Culp, who enjoys fishing with his family, also complained that fishing in state parks has been banned due to the pandemic. He said he trusts citizens to heed public health advice on their own, and believes the current government-mandated safety measures are a slippery slope to authoritarianism.

"What is to keep a rabid, anti-gun governor from declaring a state of emergency after the next school shooting and banning all firearms or closing down all gun shops for safety?" he asked.

Paraphrasing Martin Luther King Jr., Culp said people have "a moral obligation to disobey unjust laws." But he did not explicitly call on Washingtonians to violate Inslee's orders.

"I'm not recommending anyone break any law," Culp said. "I am recommending that people question authority, and question why one group of people is allowed to go to work, but another group of people is not allowed."

The Northeast Tri County Health District reported its first death due to COVID-19 on Sunday, although the region still has relatively few confirmed cases. As of Sunday, the district had documented one case in Ferry County, one in Pend Oreille County and seven in Stevens County, including the patient who died.
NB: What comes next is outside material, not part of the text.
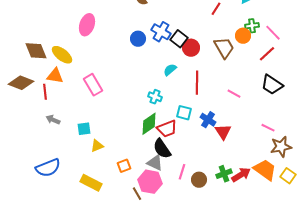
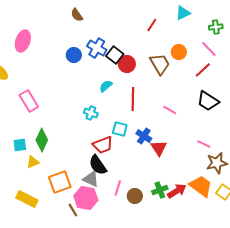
green cross: (252, 26) -> (216, 27), moved
green diamond: (149, 124) -> (42, 140), moved, turned -30
orange square: (124, 166) -> (60, 182), size x1.6

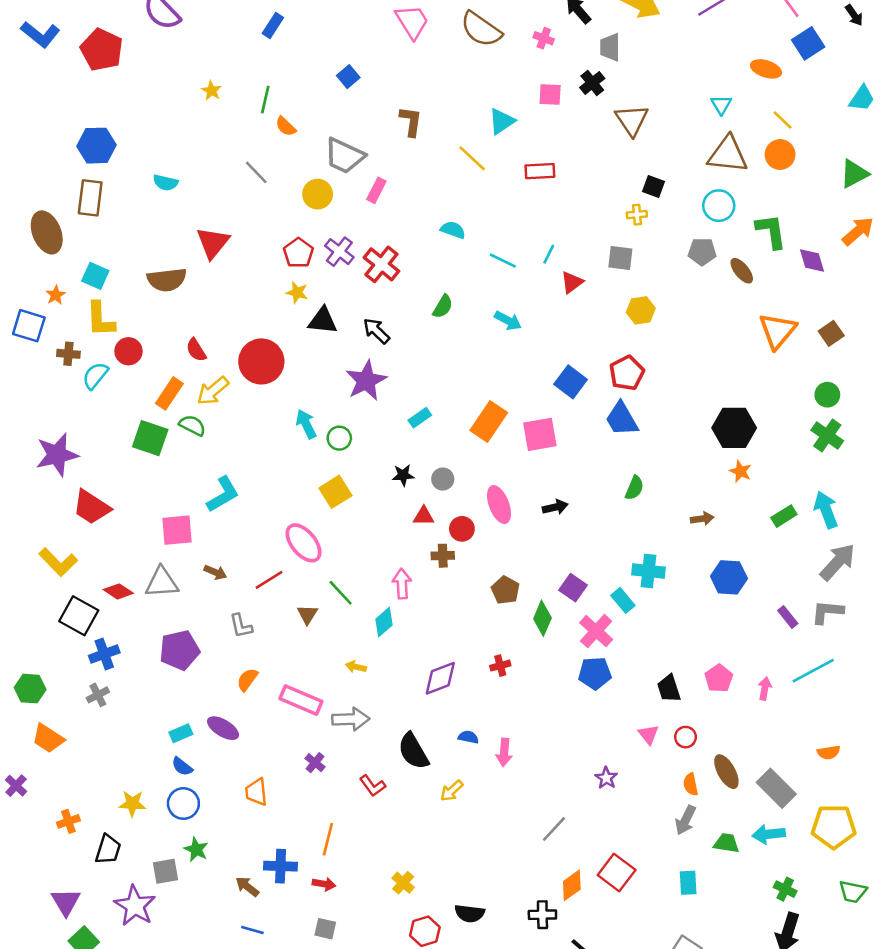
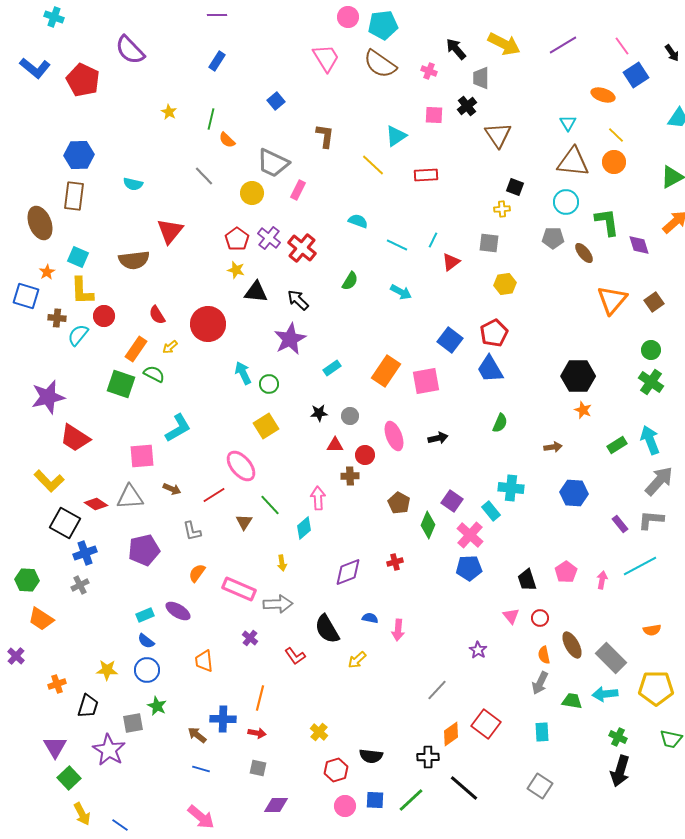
yellow arrow: (213, 391) -> (170, 347), size x0.6
yellow arrow: (356, 667) -> (282, 563), turned -112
"With those lower case numbers, it's given us the ability in public health to aggressively pursue those positive cases and their close contacts," said Matt Schanz, the health district's administrator.

Schanz said that "by and large" residents have been following public health advice, staying home and avoiding groups. Public health officials, he said, have focused on "education and outreach" to groups that have held gatherings.

"People are choosing to do the right thing," Schanz said. "There have been some isolated occurrences where that advice has not been, or appears not to have been, heeded. And we go through the process we need to make the appropriate documentation of that."

Dr. Samuel Artzis, the tri-county health officer, said a small outbreak of COVID-19 can quickly become a large one if people don't take the recommended precautions, even in rural areas where it's easier to practice social distancing.

"That can have a huge impact on a small community with limited resources and a small hospital," Artzis said.

Ferry County Commissioner Johnna Exner, who sits on the board of the health district, referred to Inslee's stay-home order as an "ask," rather than a lawful directive. But she believes people must continue keeping their distance and avoiding crowded businesses to slow the spread of the virus.

"People need to understand it's really serious," she said, suggesting people catch up on news about the pandemic from other parts of the world. "Maybe the reality needs to sink in that it could happen here. So please, keep your distance."